The Company (1) manufactures and provides for the transport of mobile homes, (2) provides wholesale financing to dealers and mobile home parks, (3) provides retail financing to consumers and (4) is involved in financing and developing new manufactured home communities. The Company manufactures its mobile homes at plants located in Fort Worth, Texas, Commerce, Texas and Eatonton, Georgia. The Company relies on a network of dealers to market and sell its mobile homes. The Company also sells homes directly to dealers and mobile home parks.
Basis of Presentation
The accompanying unaudited interim condensed financial statements as of June 30, 2023 and for the three and six months ended June 30, 2023 and 2022, respectively, have been prepared in accordance with accounting principles generally accepted in the United States of America ("GAAP") for interim financial information and pursuant to the rules and regulations of the U.S. Securities and Exchange Commission ("SEC") as required by Regulation S-X, Rule 8-03. In the opinion of management, the unaudited interim financial statements have been prepared on the same basis as the audited annual financial statements, and include all adjustments, consisting only of normal recurring adjustments, necessary for the fair statement of the Company's financial position for the periods presented. The results for the three and six months ended June 30, 2023 are not necessarily indicative of the results to be expected for the year ending December 31, 2023, or any other period. The accompanying balance sheet as of December 31, 2022 was derived from audited financial statements included in the Company's annual report on Form 10-K for the year ended December 31, 2022 (the “Form 10-K”), filed on March 15, 2023. The accompanying financial statements do not include all of the information and footnotes required by GAAP for annual financial statements. Accordingly, they should be read in conjunction with the audited financial statements and notes thereto included in the Form 10-K. Certain amounts in the prior period financial statements have been reclassified to conform to the presentation of the current period financial statements. These reclassifications had no effect on the previously reported net income.
Use of Estimates
The preparation of our financial statements in conformity with GAAP requires management to make estimates and assumptions. These estimates and assumptions affect the reported amounts of assets and liabilities and the disclosure of contingent assets and liabilities at the date of the financial statements, as well as the reported amounts of income and expenses during the reporting period. Material estimates that are susceptible to significant change in the near term primarily relate to the determination of accounts receivable, loans to mobile home parks, consumer loans, other notes receivable, inventory obsolescence, income taxes, fair value of financial instruments and contingent liabilities. Actual results could differ from these estimates.
Revenue Recognition
Product sales primarily consist of sales of mobile homes to consumers and mobile home parks through various sales channels, which include Direct Sales, Commercial Sales, Consignment Sales, and Retail Store Sales. Direct Sales include homes sold directly to independent retailers or customers that are not financed by the Company and are not sold under a consignment arrangement. These homes are generally paid for prior to shipment. Commercial Sales include homes sold to mobile home parks under commercial loan programs or paid for upfront. The Company provides floor plan financing for independent retailers, which can take the form of a consignment arrangement or an inventory financing arrangement. Consignment Sales under the consignment arrangement are considered sales of consigned homes from independent dealers to individual customers. Consignment Sales under the inventory financing arrangement are
6
LEGACY HOUSING CORPORATION
NOTES TO CONDENSED FINANCIAL STATEMENTS (UNAUDITED)
(dollars in thousands)
considered sales of homes to the independent dealer. Retail Store Sales are homes sold through Company-owned retail locations. Consignment Sales and Retail Sales may be financed by the Company, by a third party, or paid in cash.
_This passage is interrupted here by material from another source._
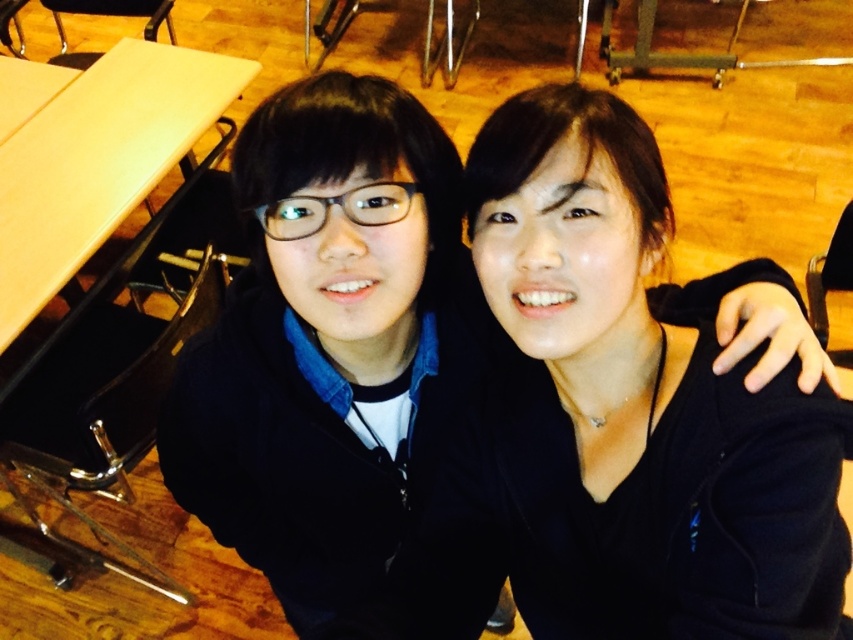 Measure the distance between black matte jacket at center and camera.

A distance of 25.12 inches exists between black matte jacket at center and camera.

Locate an element on the screen. black matte jacket at center is located at coordinates (635, 401).

Where is `black matte jacket at center`? The width and height of the screenshot is (853, 640). black matte jacket at center is located at coordinates (635, 401).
Revenue from product sales is recognized when the performance obligation under the terms of a contract with our customer is satisfied, which typically occurs upon delivery and transfer of title to the home, as this depicts when control of the promised good is transferred to our customers. For inventory financed sales, the independent dealer enters into a financing arrangement with the Company and is required to make monthly interest payments and an annual curtailment payment for the first
Revenue is measured as the amount of consideration expected to be received in exchange for transferring the homes to the customers. Sales and other similar taxes collected concurrently with revenue-producing activities are excluded from revenue.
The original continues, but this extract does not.